Case Study: Data Scraping for Hardy Riggings

3 min readJul 9, 2023

Introduction

In this case study, we will explore the process of scraping data from 79 URLs associated with Hardy Riggings. Our objective is to extract valuable information such as product titles, descriptions, variants, prices, product manuals and certifications, and spec sheets. The extracted data will be formatted into a CSV file suitable for importing into WooCommerce, a popular WordPress plugin for e-commerce.

Approach

To achieve our goal, we followed the following steps:

1. Scraping Text from URLs

We utilized the Python library “tika” along with the “requests” module to retrieve the content from each URL. By using Apache Tika, we ensured proper handling of various document formats. The code snippet below demonstrates the process:

from tika import parser as p
import requests
def get_text_from_url(web_url):
  response = requests.get(web_url)
  result = p.from_buffer(response.content)
  text = result["content"].strip()
  text = text.replace("\n", "").replace("\t", "")
  return text

2. Chunking Text and Generating

The text obtained from each URL was chunked and converted into embeddings. This step helps provide context to the AI model, enabling it to generate more accurate predictions.

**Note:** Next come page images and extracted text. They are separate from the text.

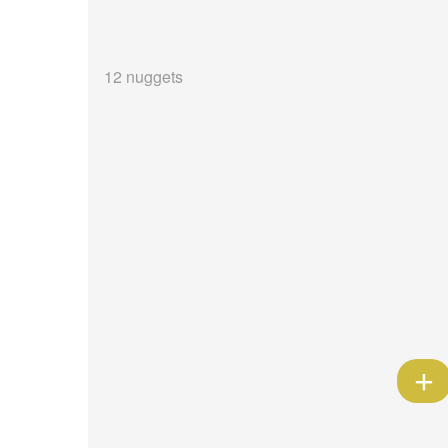
12 nuggets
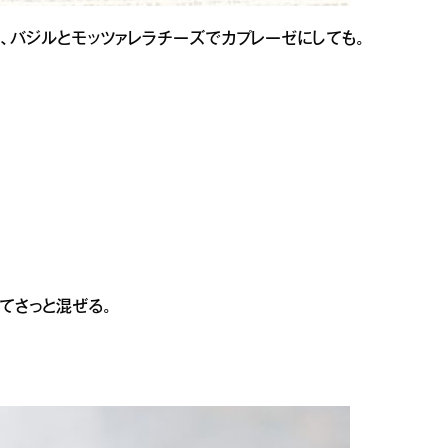
り、バジルとモッツァレラチーズでカプレーゼにしても。
てさっと混ぜる。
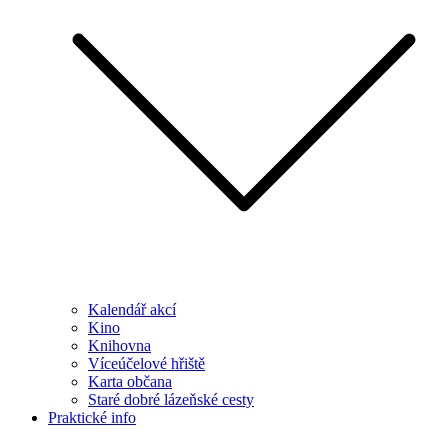
Kalendář akcí
Kino
Knihovna
Víceúčelové hřiště
Karta občana
Staré dobré lázeňské cesty
Praktické info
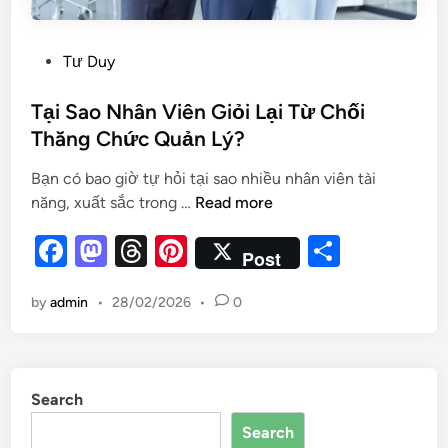
Tư Duy
Tại Sao Nhân Viên Giỏi Lại Từ Chối
Thăng Chức Quản Lý?
Bạn có bao giờ tự hỏi tại sao nhiều nhân viên tài
năng, xuất sắc trong …
Read more
F
M
T
Pi
S
Post
a
as
hr
nt
h
by
admin
•
28/02/2026
•
0
c
to
e
er
ar
e
d
a
es
e
b
o
d
t
Search
o
n
s
Search
o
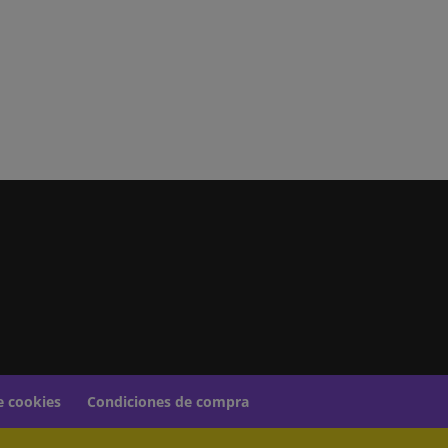
de cookies
Condiciones de compra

chunks = create_chunks(text, n=1000, tokenizer=tokenizer)
text_chunks = [tokenizer.decode(chunk) for chunk in chunks]

response = openai.Embedding.create(
    input=text,
    model="text-embedding-ada-002"
)
embeddings = response['data'][0]['embedding']

3. Prompting the Model for Information Extraction

We prompted an AI model with specific questions for each URL to extract the desired information. The questions we asked for each URL were:

PRODUCT TITLE: What is the product title?
PRODUCT DESCRIPTION: Provide a description of the product.
VARIANTS: What are the variants of the product? (Sizes with respective SKUs and prices)
PRICE: What is the price of the product?
PRODUCT MANUAL: Does the product have a manual or certifications? If yes, describe key points in four sentences or less.
SPEC SHEET: Is there a spec sheet available? If yes, describe the key specifications.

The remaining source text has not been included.